» Exercise instructions:
In the entries below, every line with the string "result" is to be reported.

===== Supplied data =====

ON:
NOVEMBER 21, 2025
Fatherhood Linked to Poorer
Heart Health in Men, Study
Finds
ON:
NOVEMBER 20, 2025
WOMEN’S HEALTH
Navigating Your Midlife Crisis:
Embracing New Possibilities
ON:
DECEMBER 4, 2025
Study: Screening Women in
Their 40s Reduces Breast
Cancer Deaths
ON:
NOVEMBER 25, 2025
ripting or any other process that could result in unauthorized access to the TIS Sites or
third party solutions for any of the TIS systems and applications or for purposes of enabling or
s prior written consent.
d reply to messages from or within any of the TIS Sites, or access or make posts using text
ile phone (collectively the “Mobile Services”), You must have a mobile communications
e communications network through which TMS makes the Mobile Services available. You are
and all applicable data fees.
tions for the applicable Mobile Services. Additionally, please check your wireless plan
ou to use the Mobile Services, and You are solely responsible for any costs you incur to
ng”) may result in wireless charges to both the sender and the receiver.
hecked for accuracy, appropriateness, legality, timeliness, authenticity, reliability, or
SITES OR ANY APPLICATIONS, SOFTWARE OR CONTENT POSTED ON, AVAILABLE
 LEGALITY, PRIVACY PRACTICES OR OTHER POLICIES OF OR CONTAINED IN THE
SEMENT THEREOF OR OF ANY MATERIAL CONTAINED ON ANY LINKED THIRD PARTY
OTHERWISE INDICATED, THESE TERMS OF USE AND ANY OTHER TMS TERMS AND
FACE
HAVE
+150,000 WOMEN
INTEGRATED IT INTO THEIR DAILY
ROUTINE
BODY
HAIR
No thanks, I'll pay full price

=====
===== Supplied data =====

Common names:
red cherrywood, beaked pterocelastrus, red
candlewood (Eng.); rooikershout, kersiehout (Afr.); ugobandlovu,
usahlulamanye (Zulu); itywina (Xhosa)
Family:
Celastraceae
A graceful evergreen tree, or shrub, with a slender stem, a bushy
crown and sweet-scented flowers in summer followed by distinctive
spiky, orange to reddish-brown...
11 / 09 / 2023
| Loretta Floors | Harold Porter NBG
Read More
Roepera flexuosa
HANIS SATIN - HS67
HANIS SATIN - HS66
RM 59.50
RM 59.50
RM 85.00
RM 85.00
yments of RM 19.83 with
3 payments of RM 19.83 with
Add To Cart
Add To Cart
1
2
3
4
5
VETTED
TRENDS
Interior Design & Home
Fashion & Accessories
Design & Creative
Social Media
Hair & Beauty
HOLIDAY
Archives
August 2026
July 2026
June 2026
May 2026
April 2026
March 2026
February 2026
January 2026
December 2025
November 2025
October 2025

=====

» Answer space:
ripting or any other process that could result in unauthorized access to the TIS Sites or
ng”) may result in wireless charges to both the sender and the receiver.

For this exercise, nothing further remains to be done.